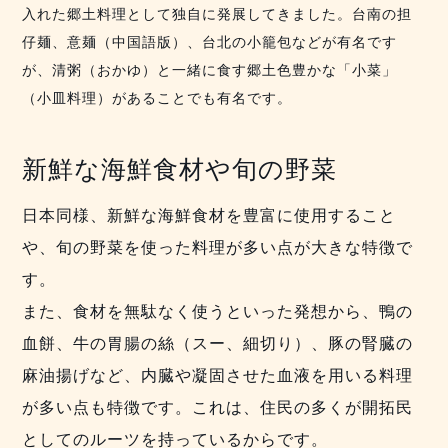
入れた郷土料理として独自に発展してきました。
台南の担
仔麺、意麺（中国語版）、台北の小籠包などが有名です
が、清粥（おかゆ）と一緒に食す郷土色豊かな「小菜」
（小皿料理）があることでも有名です。
新鮮な海鮮食材や旬の野菜
日本同様、新鮮な海鮮食材を豊富に使用すること
や、旬の野菜を使った料理が多い点が大きな特徴で
す。
また、食材を無駄なく使うといった発想から、鴨の
血餅、牛の胃腸の絲（スー、細切り）、豚の腎臓の
麻油揚げなど、内臓や凝固させた血液を用いる料理
が多い点も特徴です。これは、住民の多くが開拓民
としてのルーツを持っているからです。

********

ACTIVITY:
Starting at the line that holds "が、清粥（おかゆ）と一緒に食す郷土色豊かな「小菜」", set down each line exactly through the last line of the records above, and no others.

RESULT OF THIS TASK:
が、清粥（おかゆ）と一緒に食す郷土色豊かな「小菜」
（小皿料理）があることでも有名です。
新鮮な海鮮食材や旬の野菜
日本同様、新鮮な海鮮食材を豊富に使用すること
や、旬の野菜を使った料理が多い点が大きな特徴で
す。
また、食材を無駄なく使うといった発想から、鴨の
血餅、牛の胃腸の絲（スー、細切り）、豚の腎臓の
麻油揚げなど、内臓や凝固させた血液を用いる料理
が多い点も特徴です。これは、住民の多くが開拓民
としてのルーツを持っているからです。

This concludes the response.